START Material for this task

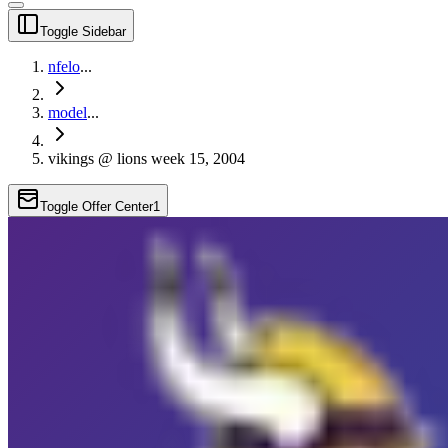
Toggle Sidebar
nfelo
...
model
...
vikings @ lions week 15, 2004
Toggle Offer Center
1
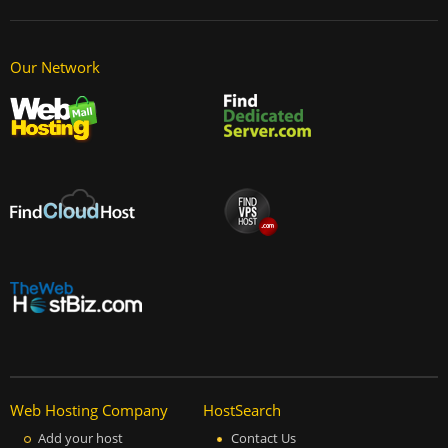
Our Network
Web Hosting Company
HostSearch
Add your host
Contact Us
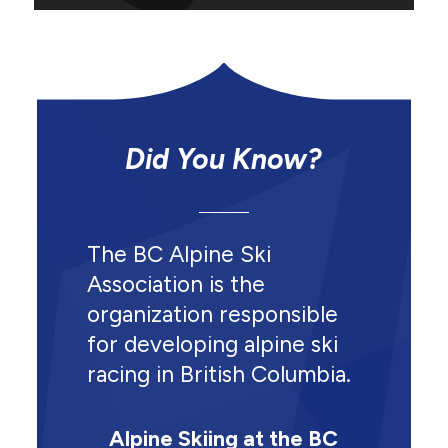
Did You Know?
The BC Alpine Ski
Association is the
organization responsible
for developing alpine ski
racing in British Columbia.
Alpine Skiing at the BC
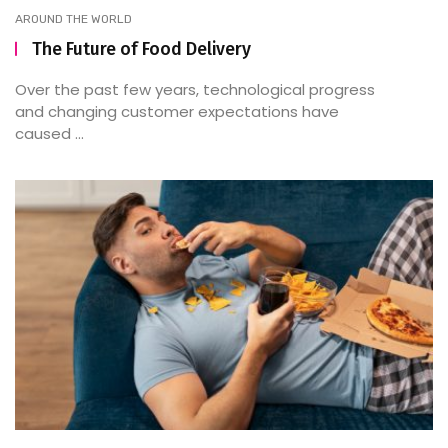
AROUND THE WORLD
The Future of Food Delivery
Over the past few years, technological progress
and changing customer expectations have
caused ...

END Material for this task

What you need to do>
Where pictures occur in the material above, omit them and return everything else exactly.

Output of the task>
Toggle Sidebar
nfelo
...
model
...
vikings @ lions week 15, 2004
Toggle Offer Center
1
Our Network
Web Hosting Company
HostSearch
Add your host
Contact Us
Did You Know?
The BC Alpine Ski
Association is the
organization responsible
for developing alpine ski
racing in British Columbia.
Alpine Skiing at the BC
AROUND THE WORLD
The Future of Food Delivery
Over the past few years, technological progress
and changing customer expectations have
caused ...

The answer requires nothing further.